→ **Work required**
Write out exactly the lines from the one containing "as well as the balance between these" through the last line of the records below, and no others.

(Beginning of Exercise data)

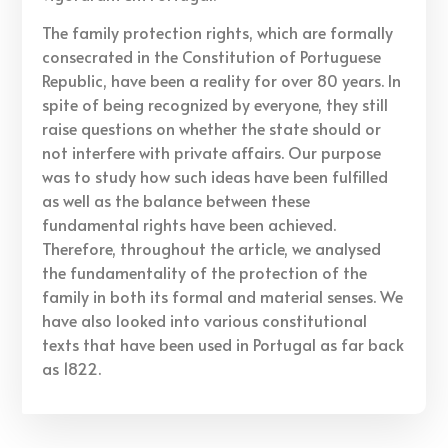
The family protection rights, which are formally
consecrated in the Constitution of Portuguese
Republic, have been a reality for over 80 years. In
spite of being recognized by everyone, they still
raise questions on whether the state should or
not interfere with private affairs. Our purpose
was to study how such ideas have been fulfilled
as well as the balance between these
fundamental rights have been achieved.
Therefore, throughout the article, we analysed
the fundamentality of the protection of the
family in both its formal and material senses. We
have also looked into various constitutional
texts that have been used in Portugal as far back
as 1822.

(End of Exercise data)

→ **Finished exercise**
as well as the balance between these
fundamental rights have been achieved.
Therefore, throughout the article, we analysed
the fundamentality of the protection of the
family in both its formal and material senses. We
have also looked into various constitutional
texts that have been used in Portugal as far back
as 1822.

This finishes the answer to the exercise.